Ed. Impresa PERCEPCIONES
Realidad y ficción
Por Mario Rueda Peña - Columnista - 14/08/2012
El crecimiento no se da por casualidad. Es resultado de políticas estatales que promuevan el desarrollo nacional con toda clase de estímulos para la inversión privada nativa y foránea
A Bolivia castiga aún la extrema pobreza, cuyos más altos porcentajes se registran en las zonas rurales del altiplano, particularmente en las de La Paz, Oruro y Potosí, como lo puede percibir cualquier viajero que recorra dichas áreas: cruciales carencias en vivienda, educación y salud, en el marco de una economía de subsistencia mínima, basada en la agricultura primaria.
Sobre todo en las principales ciudades del país (Santa Cruz, particularmente) el referido mal se delata en la mendicidad callejera. Mujeres indígenas de zonas del norte potosino son forzadas por sus núcleos familiares a convertirse en limosneras urbanas temporales. No hay investigaciones sobre el tema, así que se ignora si lo que se recauda de tal modo les sirve para cubrir en algo las acrecencias que padecen.
La desocupación agrava también la pobreza en zonas populares de la troncal y subtroncal urbanas del país, registrando los más altos porcentajes en La Paz y El Alto. Castiga también a los barrios populares de Cochabamba, Oruro y Potosí, así como a los de Santa Cruz, Tarija, Trinidad y Cobija. Empuja a no pocos a la economía informal, de tipo ferial y artesanal, actualmente muy atiborrada, circunstancia que obliga a cierto porcentaje a buscar otras opciones de subsistencia, como la del contrabando (alimentos, combustibles, autos, etc.)
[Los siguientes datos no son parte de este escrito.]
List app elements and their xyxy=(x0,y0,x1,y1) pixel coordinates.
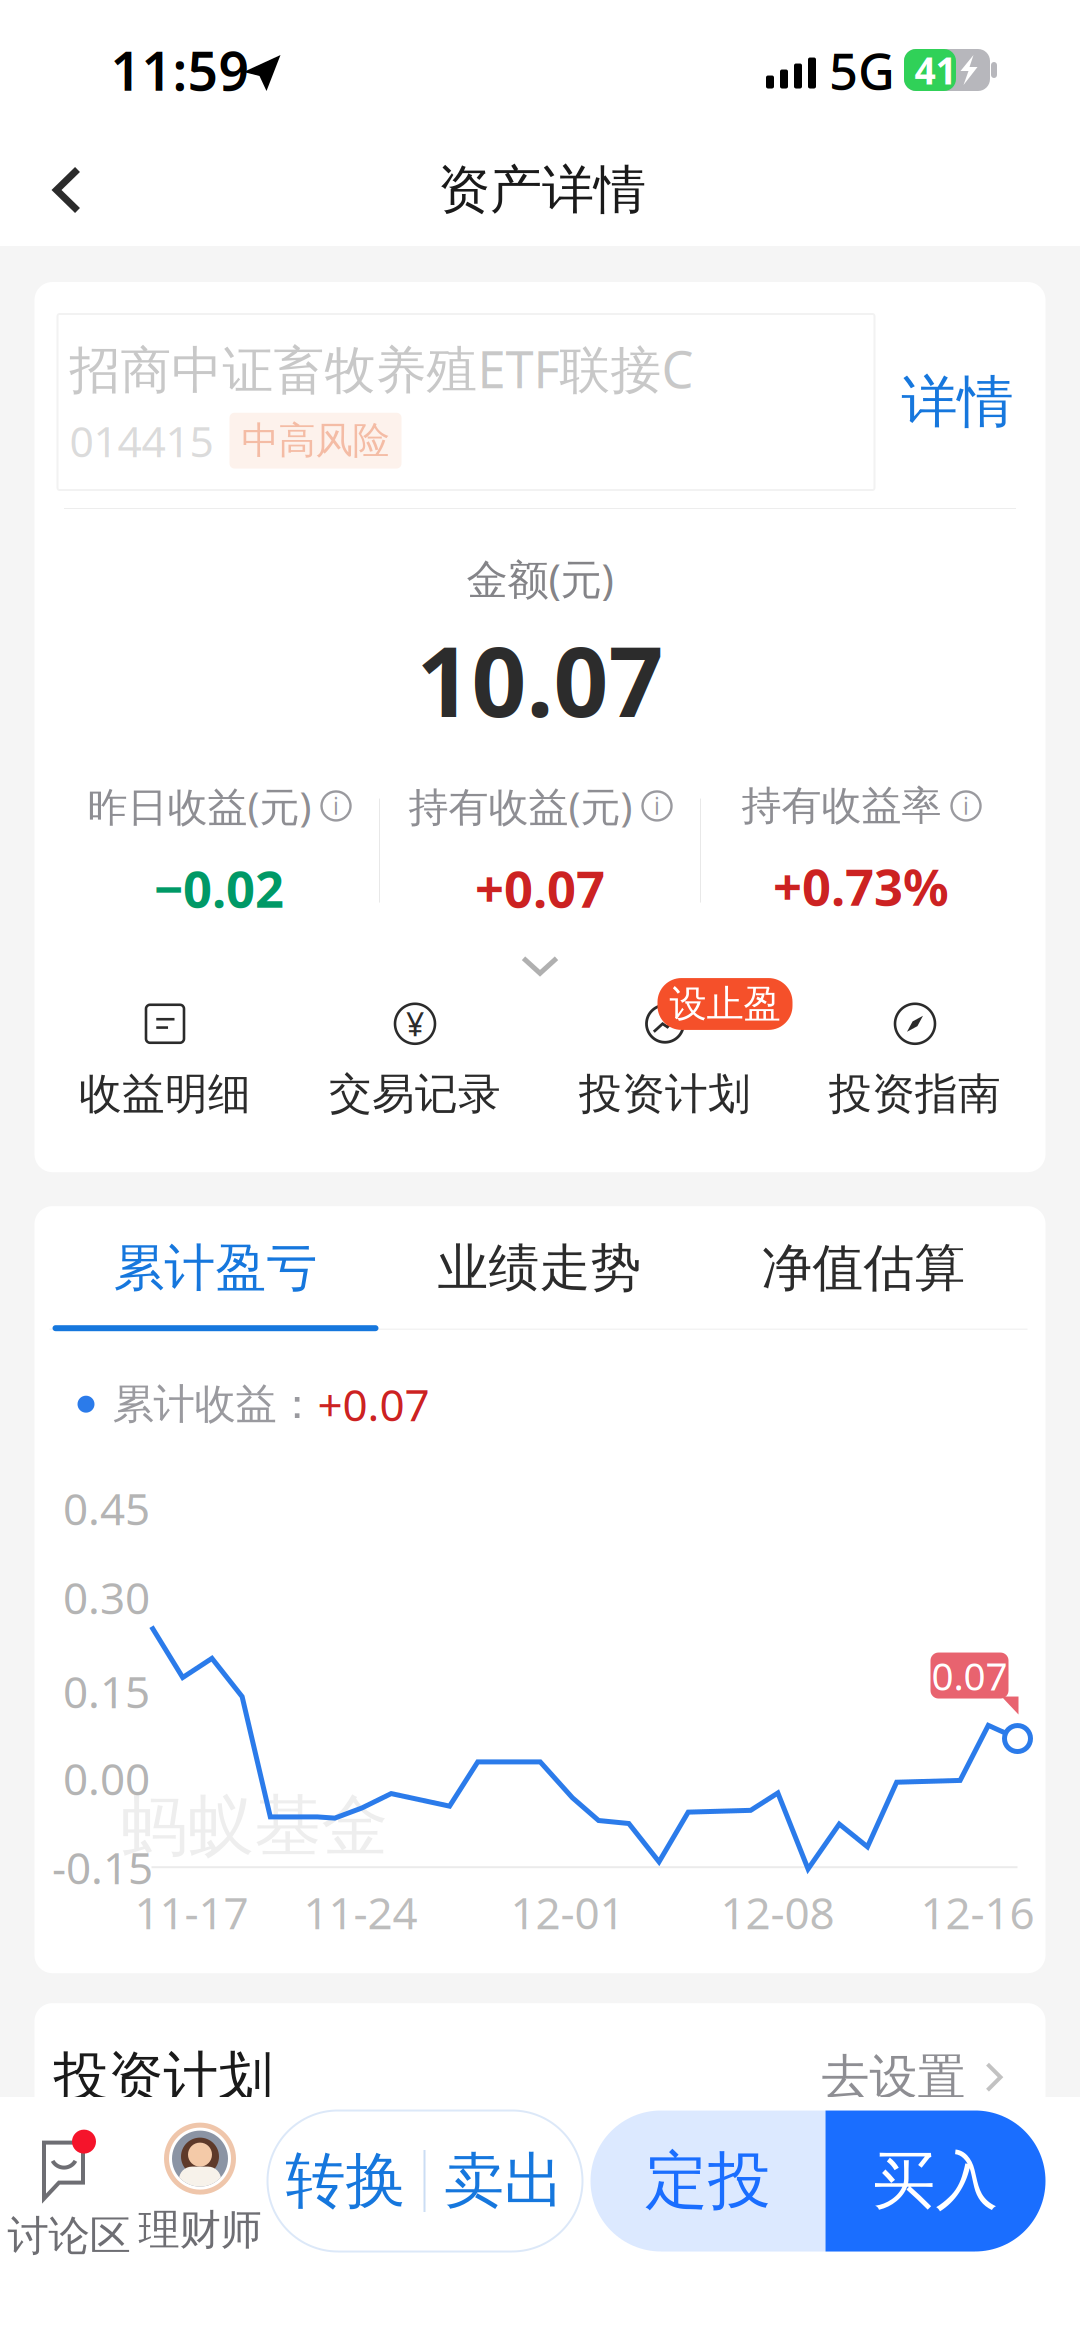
staticText: 0.07 xyxy=(932,1650,1008,1701)
button[interactable]: 收益明细 xyxy=(40,1002,290,1120)
staticText: 12-16 xyxy=(920,1883,1034,1941)
staticText: 持有收益率 xyxy=(742,781,942,830)
staticText: i xyxy=(963,791,969,821)
staticText: 12-01 xyxy=(510,1883,624,1941)
button[interactable]: 投资指南 xyxy=(790,1002,1040,1120)
staticText: 去设置 xyxy=(822,2048,966,2107)
button[interactable]: 转换 xyxy=(268,2110,424,2252)
staticText: 11-17 xyxy=(134,1883,248,1941)
staticText: 招商中证畜牧养殖ETF联接C xyxy=(70,335,694,402)
staticText: 转换 xyxy=(286,2144,406,2218)
button[interactable]: 累计盈亏 xyxy=(52,1207,378,1329)
staticText: 收益明细 xyxy=(79,1068,251,1120)
button[interactable]: 净值估算 xyxy=(700,1207,1026,1329)
button[interactable]: 理财师 xyxy=(125,2129,275,2249)
staticText: 中高风险 xyxy=(242,418,390,464)
staticText: 0.00 xyxy=(63,1749,150,1807)
staticText: 买入 xyxy=(872,2142,998,2220)
staticText: 累计收益： xyxy=(112,1379,318,1430)
staticText: 累计盈亏 xyxy=(114,1237,318,1299)
button[interactable]: 投资计划 xyxy=(540,1002,790,1120)
button[interactable]: 讨论区 xyxy=(0,2135,144,2255)
button[interactable]: 去设置 xyxy=(722,2031,1002,2123)
staticText: 41 xyxy=(914,45,956,95)
staticText: +0.07 xyxy=(475,854,605,922)
staticText: 卖出 xyxy=(444,2144,564,2218)
staticText: 014415 xyxy=(70,412,214,469)
staticText: 12-08 xyxy=(720,1883,834,1941)
button[interactable]: 买入 xyxy=(826,2110,1046,2252)
staticText: 0.45 xyxy=(63,1479,150,1537)
staticText: 11:59 xyxy=(110,35,250,105)
staticText: 理财师 xyxy=(138,2205,262,2255)
button[interactable]: ¥ xyxy=(290,1002,540,1120)
button[interactable]: 业绩走势 xyxy=(376,1207,702,1329)
staticText: i xyxy=(654,791,660,821)
staticText: -0.15 xyxy=(52,1838,153,1896)
staticText: 5G xyxy=(829,36,895,104)
staticText: 定投 xyxy=(645,2142,771,2220)
staticText: +0.73% xyxy=(773,852,949,920)
staticText: 交易记录 xyxy=(329,1068,501,1120)
button[interactable]: 详情 xyxy=(892,314,1022,490)
staticText: 资产详情 xyxy=(438,158,646,222)
staticText: i xyxy=(333,791,339,821)
button[interactable]: 定投 xyxy=(590,2110,826,2252)
staticText: 金额(元) xyxy=(466,551,614,606)
staticText: 0.15 xyxy=(63,1662,150,1720)
button[interactable]: Back xyxy=(12,137,122,243)
staticText: 净值估算 xyxy=(762,1237,966,1299)
button[interactable]: 卖出 xyxy=(426,2110,582,2252)
staticText: 投资计划 xyxy=(54,2044,274,2111)
staticText: 10.07 xyxy=(416,616,664,743)
staticText: 投资计划 xyxy=(579,1068,751,1120)
staticText: 持有收益(元) xyxy=(408,779,632,832)
staticText: +0.07 xyxy=(318,1375,430,1433)
staticText: 投资指南 xyxy=(829,1068,1001,1120)
staticText: 详情 xyxy=(902,368,1014,436)
staticText: 0.30 xyxy=(63,1568,150,1626)
staticText: 设止盈 xyxy=(670,981,780,1027)
staticText: 讨论区 xyxy=(8,2211,130,2261)
staticText: 蚂蚁基金 xyxy=(120,1785,388,1867)
staticText: 昨日收益(元) xyxy=(88,779,312,832)
staticText: 业绩走势 xyxy=(438,1237,642,1299)
staticText: ¥ xyxy=(406,1002,424,1045)
staticText: −0.02 xyxy=(154,854,284,922)
staticText: 11-24 xyxy=(304,1883,418,1941)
Ni siquiera el Inti y la Pachamama, por mucho que le enganchasen el brazo a todos los dioses naturales del universo, podrían operar el milagro de que hasta 2025 la extrema pobreza complete su evanescencia en Bolivia, en medio de guiños placenteros de otras deidades del cielo, como la luna y las estrellas o del silente regocijo de las achachilas (montañas nevadas). Es que para ello el país tendría que crecer en una proporción del 25 por ciento por año, índice descomunal que ningún país del mundo pudo ni podrá alcanzar en estos tiempos de modernidad ajustada a una realidad que descarta ficciones y supersticiones.
Especialistas en la materia, como los del Centro de Estudios para el Desarrollo Laboral y Agrario (Cedla) consideran Bolivia superará la extrema pobreza sólo si durante un cuarto de siglo, a partir de ahora, crece a un ritmo del 10 por ciento anual, en el marco de un sostenido y cada vez mas amplio proceso de generación de empleo e incremento de los ingresos de la gente. De esa que hoy yace poco menos que en el subsuelo de la pirámide social del país.
El crecimiento no se da por casualidad. Es resultado de políticas estatales que promuevan el desarrollo nacional con toda clase de estímulos para la inversión privada nativa y foránea, a fin de que ambas produzcan más, en una proyección de diversificación industrial. Sólo de esta manera, nuestras exportaciones nos garantizarán un buen excedente social para aplicar en programas de erradicación de la pobreza media y extrema.